The whole point of TAP is to offer an effective, reliable and consistent round of ammo. To do this it uses Hornady V-MAX, HPBT Match and A-MAX bullets of different weights loaded into a distinctive black nickel-coated case. This reduces problems with corrosion and makes for highly reliable chambering and extraction. Propellants are engineered to protect your night vision by minimizing muzzle flash too.
I was sent three examples - a 60-grain V-MAX and a 75-grain boat tail hollow point Match in 223 Rem and a 168-grain A-MAX in 308. In 223 there’s a 55-grain V-MAX option too! In 308 you also have 110-grain V-MAX and 155-grain A-MAX.
Down, Test and Adjust
For testing I used the following rifles – an 18” SGC Speedmaster AR15 with a 1 in 8” twist and a 24” Thompson Center Icon. As ever the brief was zero, shoot for group at 100 yards and then over the chrono for the facts and figures. I also stripped a random selection of ammo to check weights etc.
The bullet is the flat/bevel based V-MAX that averages out at 59.75-grains. Powder is 24.2-grains of what looks like Hodgdon BLC2 as it shows an identical, flat, spherical shape. A quoted velocity of 3115 fps is printed on the box, as are bullet drop increments of 100 yards out to 500. However, from the 18” barrel it was averaging 2824 fps, I imagine that the extra two inches of tube would put this figure up around the 3000 fps area. The extreme spread (ES) was just 12 fps and accuracy was excellent with an easy ½”. The cartridge overall length (COL) was 2.226”, so no problems in the magazine.
75-grain BTHP Match
Hornady in their manual quote the use of a 20” 1-9” twist barrel for the 75-grain and I have never found this weight, no matter what the make to shoot ½” or below in my 1-8” twist gun. Bullet weight averaged 74.82-grains and generated 2596 fps with an ES of just 5 fps. The velocity is under the quoted 2700 fps; again some of this is doubtless down to the shorter barrel. Group sizes hovered around ¾”, which is not bad, however the weight and shape does offer good down range ability. Powder was a short green stick that looked like Hodgdon H4895 or the equivalent IMR version. COL was 2.245”; again magazine compatible.

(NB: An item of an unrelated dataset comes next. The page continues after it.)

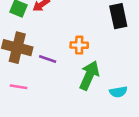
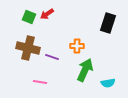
black rectangle: (118, 16) -> (108, 23), turned 30
pink line: (19, 87) -> (40, 82), moved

With both these loads in a hybrid, straight-pull action, which is by far the most critical mechanism for primary extraction there were no problems at all in chambering or extraction, with both powder choice and case coating contributing to the slick action no doubt. I have found with the heavy 75-grain load in some other makes the extra bullet weight does tend to put pressures up a little and exacerbate the problem but not with the TAP FPD.
Though not initially planned I decided to test these two loads in my Mauser M 03 bolt-gun, which has a 20” 1-10” pitch barrel and the results were surprising. Normally I use a Hornady, 60-grain flat base soft point over 24-grains of Vit N 140, which will shoot into ½”. The 60-grain TAP did about ¾-1” and the 75-grain, which I did not think would stabilise at all, did sub-3/4”. However the Mauser can be fussy on bullet types as it has a reasonably long throat and it might be that the greater length of the 75-grainer offered a more stable shot start and rifling engagement length. But it has given me some ideas on using their 75-grain A-MAX as a hunting load, which can be loaded to a recommended COL of 2.390” and still magazine feed in the M 03, though it’s too long for the AR15 mag.

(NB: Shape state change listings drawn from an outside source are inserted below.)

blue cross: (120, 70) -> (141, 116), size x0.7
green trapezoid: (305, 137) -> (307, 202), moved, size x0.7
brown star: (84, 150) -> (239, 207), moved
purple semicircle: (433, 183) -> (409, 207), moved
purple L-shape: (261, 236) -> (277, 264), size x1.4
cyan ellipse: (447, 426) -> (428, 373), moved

With 308 my favourite reload is the 168-grain A-MAX over 44-grains of Vit N 140, so to see what appears to be an identical recipe off-the-shelf is most pleasing. The A-MAX though on the surface a target bullet is also recommended for thin skinned game and I have shot a lot of deer with it with great success in my old Remington 700/Riflecraft LSR (Light Sporting Rifle).
The TAP loading shows a bullet weight of 167.55-grains and a charge of 44.3-grains of again what looks like H4895. The quoted speed is 2700 fps; typically from a 24” rifle this was nearer at an average of 2657 fps. Again the ES was low at 11 fps. Accuracy was the ½” I have come to expect from this bullet and the Icon did not disappoint. Recoil was acceptable and the COL was dead on 2.800”.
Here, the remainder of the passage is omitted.